The city also will apply for a $20 million state grant next year that Indiana lawmakers earmarked for communities to build low-barrier homeless shelters, which are shelters without strict sobriety requirements or mandated participation in religious programs.

A similar low-barrier shelter model in San Antonio called Haven for Hope shows how Indianapolis’ housing hub could work.

Indy Chamber led a delegation of business and government leaders to the site in 2019.

Terri Behling, communications director at Haven for Hope, called the facility a one-stop shop, where people have a place to sleep, along with access to legal services and even a vision clinic.

The model is working, Behling said. More than 90% of people find housing within a year of leaving the San Antonio shelter.

City department called for low-barrier shelter 2 years ago

Combining a low-barrier shelter with access to other resources — including people to help track down government documents such as a birth certificate — is meant to keep people in line to eventually live in permanent housing.

“You can’t really think about your job prospects or the documents you need to get if you’re looking to try to actually get food and shelter every single night,” Carr said. “It just doesn’t work like that at a human level.”

The Office of Public Health and Safety recommended building a low-barrier shelter in a 2021 report.

At the time, the most recent census of the homeless population in Indianapolis showed the highest number in 10 years at 1,928 people, although the report notes methodology changes because of the COVID-19 pandemic likely contributed to the increase.

Since then, homelessness has improved slightly — down to 1,619 as of the 2023 count — but has still remained mostly steady despite Mayor Joe Hogsett’s pledge to effectively end homelessness by the end of this year.

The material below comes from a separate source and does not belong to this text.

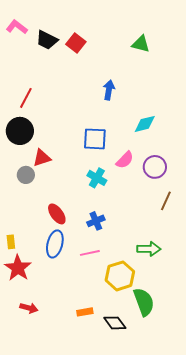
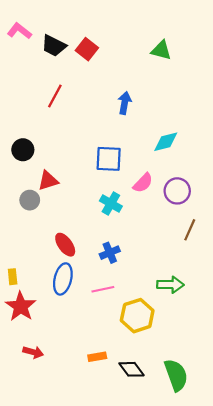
red line: (26, 98) -> (55, 96), moved
black circle: (20, 131) -> (23, 150), size x0.7
green semicircle: (144, 302) -> (176, 375), moved

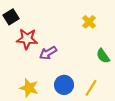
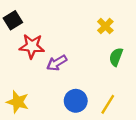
green semicircle: (103, 56) -> (116, 57), moved, turned 56
yellow star: (29, 88) -> (18, 102), moved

Rules about religion, alcohol and drugs can turn people away

The city’s 2021 report said Indianapolis needed a low-barrier shelter in part because other shelters can have strict requirements, including policies against drug and alcohol use and not allowing pets.

William Bumphus, director of Wheeler Mission’s men’s shelter, said he knows those rules can make people turn away from getting help.

He said the shelter has dropped its religious requirements such as attending chapel, but those components aren’t completely gone.

“It’s not like we just stopped talking about Jesus,” Bumphus said.

Temporary units available 

Also included in the housing hub model is a “master leasing” program, where units will be available to people so they have a place to live while waiting to get into permanent housing.

Rodney Stockment, the city’s senior strategy director for homelessness, said the master leasing program will start with an initial 12 units around February or March 2024 at the St. George Apartments building on the corner of West 21st Street and Senate Boulevard.

Lauren Rodriguez, deputy mayor of public health and safety, said the goal is to have 200 master lease units available within the next five years.